WORK REQUEST:
With the pictures removed, set down all of the entries below exactly.

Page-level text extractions
▼
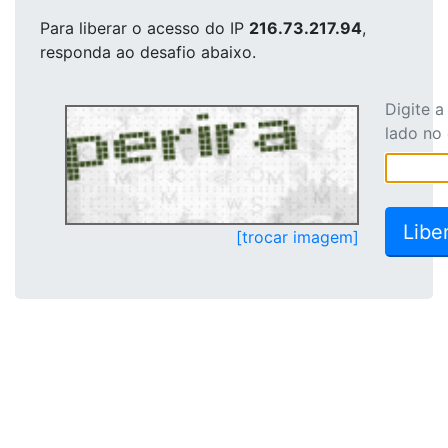
Para liberar o acesso
do IP
216.73.217.94
,
responda ao desafio abaixo.
Digite 
lado no
[trocar imagem]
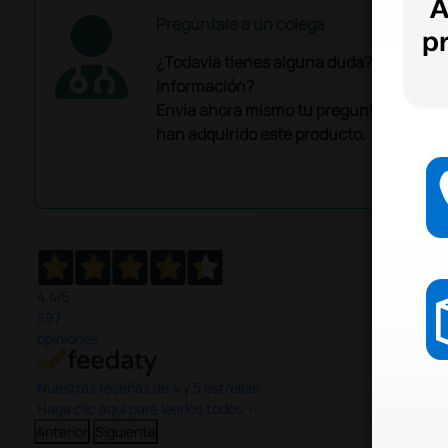
Pregúntale a un colega
¿Todavía tienes alguna duda? ¿Necesit
información?
Envía ahora mismo tu pregunta a los co
han adquirido este producto.
4,4
/5
597
opiniones
Nuestras reseñas de 4 y 5 estrellas.
Haga clic aquí para leerlos todos >
Anterior
Siguiente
▲
SOLUTION FOR THIS PROBLEM:
Para liberar o acesso
do IP
216.73.217.94
,
responda ao desafio abaixo.
Digite 
lado no
[trocar imagem]
Pregúntale a un colega
¿Todavía tienes alguna duda? ¿Necesit
información?
Envía ahora mismo tu pregunta a los co
han adquirido este producto.
4,4
/5
597
opiniones
Nuestras reseñas de 4 y 5 estrellas.
Haga clic aquí para leerlos todos >
Anterior
Siguiente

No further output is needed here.